NORMAN — Dear Savvy Senior, What does Medicare cover when it comes to diabetes? I’m 65 and have pre-diabetes and would like to find out what all is covered.
— Fat Albert
Medicare actually offers a wide range of coverage to help beneficiaries who have diabetes, as well as those who are at risk of getting it — but they don’t cover everything. Here’s a breakdown of what Medicare covers when it comes to diabetes services and supplies, along with some other tips that can help you save.
· Doctor’s services: If you’re a Medicare beneficiary, Medicare Part B will pay 80 percent of the cost of all doctor’s office visits that are related to diabetes. You are responsible for paying the remaining 20 percent after you’ve met your annual 2013 $147 Part B deductible.

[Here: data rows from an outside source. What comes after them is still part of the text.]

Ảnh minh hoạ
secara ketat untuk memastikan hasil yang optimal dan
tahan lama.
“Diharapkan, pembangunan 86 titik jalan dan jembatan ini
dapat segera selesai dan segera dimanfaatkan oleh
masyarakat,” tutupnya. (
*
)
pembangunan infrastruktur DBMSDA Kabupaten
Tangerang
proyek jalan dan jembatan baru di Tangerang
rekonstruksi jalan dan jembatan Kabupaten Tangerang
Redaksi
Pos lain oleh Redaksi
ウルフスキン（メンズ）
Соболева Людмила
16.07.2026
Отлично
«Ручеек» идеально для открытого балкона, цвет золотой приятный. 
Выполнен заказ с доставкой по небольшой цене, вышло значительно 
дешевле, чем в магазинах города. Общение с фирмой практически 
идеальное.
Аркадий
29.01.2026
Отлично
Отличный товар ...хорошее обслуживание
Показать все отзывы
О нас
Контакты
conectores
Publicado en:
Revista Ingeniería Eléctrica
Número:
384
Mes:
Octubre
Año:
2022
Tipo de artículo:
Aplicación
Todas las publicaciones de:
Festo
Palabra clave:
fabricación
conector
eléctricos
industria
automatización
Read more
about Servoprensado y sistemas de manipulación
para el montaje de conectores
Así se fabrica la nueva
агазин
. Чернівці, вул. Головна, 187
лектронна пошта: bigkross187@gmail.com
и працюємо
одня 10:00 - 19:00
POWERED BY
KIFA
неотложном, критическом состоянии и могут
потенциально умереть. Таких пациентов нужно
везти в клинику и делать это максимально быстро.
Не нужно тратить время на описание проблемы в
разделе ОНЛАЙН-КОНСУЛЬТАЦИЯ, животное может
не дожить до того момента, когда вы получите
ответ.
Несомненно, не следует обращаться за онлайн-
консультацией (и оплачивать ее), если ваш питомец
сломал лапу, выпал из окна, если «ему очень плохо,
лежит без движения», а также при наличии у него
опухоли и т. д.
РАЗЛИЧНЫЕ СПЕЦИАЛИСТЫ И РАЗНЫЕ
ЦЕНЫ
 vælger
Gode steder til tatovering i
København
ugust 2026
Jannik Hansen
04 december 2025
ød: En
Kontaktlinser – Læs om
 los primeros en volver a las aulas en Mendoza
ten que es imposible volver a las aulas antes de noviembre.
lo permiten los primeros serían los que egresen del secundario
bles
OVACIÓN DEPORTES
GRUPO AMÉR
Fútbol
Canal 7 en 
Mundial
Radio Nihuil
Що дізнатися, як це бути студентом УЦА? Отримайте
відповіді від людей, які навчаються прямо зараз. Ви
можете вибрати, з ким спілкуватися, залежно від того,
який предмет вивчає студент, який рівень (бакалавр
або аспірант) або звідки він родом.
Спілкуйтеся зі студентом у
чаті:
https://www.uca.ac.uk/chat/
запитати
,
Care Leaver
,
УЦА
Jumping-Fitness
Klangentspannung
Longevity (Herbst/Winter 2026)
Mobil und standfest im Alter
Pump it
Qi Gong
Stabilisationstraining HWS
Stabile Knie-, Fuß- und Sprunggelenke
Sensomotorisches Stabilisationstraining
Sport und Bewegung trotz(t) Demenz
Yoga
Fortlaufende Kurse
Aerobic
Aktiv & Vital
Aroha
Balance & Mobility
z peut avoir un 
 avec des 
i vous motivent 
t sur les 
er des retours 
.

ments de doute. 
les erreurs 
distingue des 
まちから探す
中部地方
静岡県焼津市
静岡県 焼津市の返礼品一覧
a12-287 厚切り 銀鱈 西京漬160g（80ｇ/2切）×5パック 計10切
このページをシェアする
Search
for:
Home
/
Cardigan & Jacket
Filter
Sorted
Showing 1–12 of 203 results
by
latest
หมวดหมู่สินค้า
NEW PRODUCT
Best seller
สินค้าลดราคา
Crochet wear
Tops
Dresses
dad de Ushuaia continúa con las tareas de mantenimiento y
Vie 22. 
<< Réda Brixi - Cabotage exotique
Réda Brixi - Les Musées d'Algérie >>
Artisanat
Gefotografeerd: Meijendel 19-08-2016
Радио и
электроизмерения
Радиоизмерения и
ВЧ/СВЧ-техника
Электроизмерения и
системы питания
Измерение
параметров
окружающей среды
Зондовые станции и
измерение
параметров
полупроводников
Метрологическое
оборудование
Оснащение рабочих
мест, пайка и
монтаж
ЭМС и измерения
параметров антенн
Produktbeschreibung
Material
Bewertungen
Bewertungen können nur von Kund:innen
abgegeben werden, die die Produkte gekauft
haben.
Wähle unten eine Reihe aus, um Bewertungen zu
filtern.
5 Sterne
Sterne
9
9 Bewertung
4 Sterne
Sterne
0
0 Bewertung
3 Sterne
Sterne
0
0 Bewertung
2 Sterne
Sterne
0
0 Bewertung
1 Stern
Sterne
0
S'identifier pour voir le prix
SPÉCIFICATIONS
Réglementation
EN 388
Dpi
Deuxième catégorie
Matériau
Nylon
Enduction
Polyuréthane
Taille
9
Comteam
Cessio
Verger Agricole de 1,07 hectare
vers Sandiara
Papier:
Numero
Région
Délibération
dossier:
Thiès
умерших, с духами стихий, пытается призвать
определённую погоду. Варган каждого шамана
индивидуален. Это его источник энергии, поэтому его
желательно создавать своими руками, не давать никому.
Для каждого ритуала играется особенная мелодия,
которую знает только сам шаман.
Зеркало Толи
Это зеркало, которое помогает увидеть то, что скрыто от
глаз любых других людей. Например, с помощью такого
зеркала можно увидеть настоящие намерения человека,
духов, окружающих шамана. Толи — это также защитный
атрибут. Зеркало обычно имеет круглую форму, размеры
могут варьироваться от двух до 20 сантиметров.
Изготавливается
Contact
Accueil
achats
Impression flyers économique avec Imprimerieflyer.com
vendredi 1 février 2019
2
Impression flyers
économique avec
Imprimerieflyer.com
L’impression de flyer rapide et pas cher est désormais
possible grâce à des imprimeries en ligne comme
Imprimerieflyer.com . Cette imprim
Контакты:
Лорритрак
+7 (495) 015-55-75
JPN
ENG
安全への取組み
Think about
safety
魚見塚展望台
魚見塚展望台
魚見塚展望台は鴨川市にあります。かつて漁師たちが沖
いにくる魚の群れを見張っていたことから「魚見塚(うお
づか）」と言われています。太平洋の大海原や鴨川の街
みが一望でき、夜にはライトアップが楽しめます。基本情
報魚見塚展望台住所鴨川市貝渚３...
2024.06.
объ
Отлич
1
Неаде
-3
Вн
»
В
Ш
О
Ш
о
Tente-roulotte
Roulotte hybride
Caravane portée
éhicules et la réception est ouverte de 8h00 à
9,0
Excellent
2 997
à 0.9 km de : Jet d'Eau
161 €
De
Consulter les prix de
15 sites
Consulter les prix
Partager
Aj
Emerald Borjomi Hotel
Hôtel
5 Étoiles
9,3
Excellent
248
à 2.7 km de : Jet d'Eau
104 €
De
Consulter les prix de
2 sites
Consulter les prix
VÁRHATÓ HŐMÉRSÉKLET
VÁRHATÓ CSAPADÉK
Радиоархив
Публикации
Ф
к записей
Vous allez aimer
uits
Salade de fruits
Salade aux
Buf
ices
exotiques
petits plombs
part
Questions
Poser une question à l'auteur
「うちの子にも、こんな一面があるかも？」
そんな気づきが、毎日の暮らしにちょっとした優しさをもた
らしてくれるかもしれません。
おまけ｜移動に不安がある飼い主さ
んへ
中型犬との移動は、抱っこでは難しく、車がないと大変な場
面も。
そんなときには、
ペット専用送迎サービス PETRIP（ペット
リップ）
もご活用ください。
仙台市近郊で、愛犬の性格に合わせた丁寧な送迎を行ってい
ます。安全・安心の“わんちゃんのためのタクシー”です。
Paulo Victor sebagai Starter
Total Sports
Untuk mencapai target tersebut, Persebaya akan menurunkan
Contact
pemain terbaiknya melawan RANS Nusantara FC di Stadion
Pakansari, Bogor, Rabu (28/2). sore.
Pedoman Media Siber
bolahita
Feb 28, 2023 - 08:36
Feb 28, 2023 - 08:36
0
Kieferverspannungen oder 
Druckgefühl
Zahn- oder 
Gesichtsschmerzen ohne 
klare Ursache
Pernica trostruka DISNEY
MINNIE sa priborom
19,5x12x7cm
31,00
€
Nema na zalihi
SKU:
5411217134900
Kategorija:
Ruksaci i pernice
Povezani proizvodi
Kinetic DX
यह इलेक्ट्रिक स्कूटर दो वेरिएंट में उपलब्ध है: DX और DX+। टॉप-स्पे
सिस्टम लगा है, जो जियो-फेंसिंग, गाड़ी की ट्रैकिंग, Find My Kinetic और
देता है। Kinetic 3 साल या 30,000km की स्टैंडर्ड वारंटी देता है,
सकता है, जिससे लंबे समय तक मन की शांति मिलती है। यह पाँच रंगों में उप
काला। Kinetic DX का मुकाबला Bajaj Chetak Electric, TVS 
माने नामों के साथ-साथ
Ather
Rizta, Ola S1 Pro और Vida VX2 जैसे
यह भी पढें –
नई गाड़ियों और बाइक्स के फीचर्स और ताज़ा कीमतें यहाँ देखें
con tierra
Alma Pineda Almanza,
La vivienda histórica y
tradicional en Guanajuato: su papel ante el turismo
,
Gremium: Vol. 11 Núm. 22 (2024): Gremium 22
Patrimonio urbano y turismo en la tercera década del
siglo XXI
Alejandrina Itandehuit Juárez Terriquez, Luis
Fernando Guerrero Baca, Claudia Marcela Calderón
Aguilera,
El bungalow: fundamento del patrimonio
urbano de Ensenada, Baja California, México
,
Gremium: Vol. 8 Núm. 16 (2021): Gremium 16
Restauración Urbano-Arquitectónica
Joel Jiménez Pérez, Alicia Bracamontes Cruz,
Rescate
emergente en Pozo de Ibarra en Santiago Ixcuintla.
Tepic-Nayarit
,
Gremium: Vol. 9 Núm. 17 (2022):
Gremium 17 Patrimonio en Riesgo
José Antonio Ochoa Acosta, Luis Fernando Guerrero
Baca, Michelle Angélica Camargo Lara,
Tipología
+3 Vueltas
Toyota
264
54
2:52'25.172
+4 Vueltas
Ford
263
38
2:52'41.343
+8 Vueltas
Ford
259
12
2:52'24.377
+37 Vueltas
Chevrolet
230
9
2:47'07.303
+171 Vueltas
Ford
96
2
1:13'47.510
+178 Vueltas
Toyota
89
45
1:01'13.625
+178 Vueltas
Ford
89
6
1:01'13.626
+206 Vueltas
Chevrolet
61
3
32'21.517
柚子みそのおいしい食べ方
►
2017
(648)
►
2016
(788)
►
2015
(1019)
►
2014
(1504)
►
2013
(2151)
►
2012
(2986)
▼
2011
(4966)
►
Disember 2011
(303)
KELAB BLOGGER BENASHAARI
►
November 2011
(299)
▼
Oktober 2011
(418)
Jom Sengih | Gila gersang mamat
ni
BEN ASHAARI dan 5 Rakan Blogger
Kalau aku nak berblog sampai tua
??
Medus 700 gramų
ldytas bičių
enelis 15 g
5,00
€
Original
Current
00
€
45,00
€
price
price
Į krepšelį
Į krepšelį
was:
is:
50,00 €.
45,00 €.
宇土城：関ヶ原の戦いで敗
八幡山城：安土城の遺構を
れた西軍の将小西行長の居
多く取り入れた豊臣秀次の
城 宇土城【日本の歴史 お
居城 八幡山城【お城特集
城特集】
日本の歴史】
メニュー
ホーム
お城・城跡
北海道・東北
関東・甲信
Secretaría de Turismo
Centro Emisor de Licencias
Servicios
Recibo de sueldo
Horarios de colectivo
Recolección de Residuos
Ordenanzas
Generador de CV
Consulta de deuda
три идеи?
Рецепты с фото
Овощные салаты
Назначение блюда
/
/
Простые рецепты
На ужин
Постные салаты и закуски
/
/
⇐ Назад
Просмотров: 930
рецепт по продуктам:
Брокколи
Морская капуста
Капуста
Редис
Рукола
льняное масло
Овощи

· Screenings: If you don’t currently have diabetes but you do have pre-diabetes or some other health conditions that put you at risk of getting it — such as high blood pressure, high cholesterol and triglycerides, are overweight or have a family history of diabetes — Medicare will pay 100 percent of the cost of up to two diabetes screenings every year.
· Education: If you have diabetes, Medicare covers 80 percent of the cost of self-management training (after you meet your Part B deductible) to teach you how to successfully manage your diabetes.
· Supplies and medications: Eighty percent of the cost of glucose monitors, test strips and lancets (100 per month if you use insulin or 33 per month if you don’t), glucose control solutions and insulin (if you use an insulin pump) are covered by Medicare Part B, after you’ve met your deductible.
If, however, you inject insulin with a syringe, Medicare’s Part D prescription drug benefit may help pay your insulin costs and the supplies needed to inject it — if you have a plan. Part D plans also cover most other diabetic medications, too. You’ll need to check your plan for details.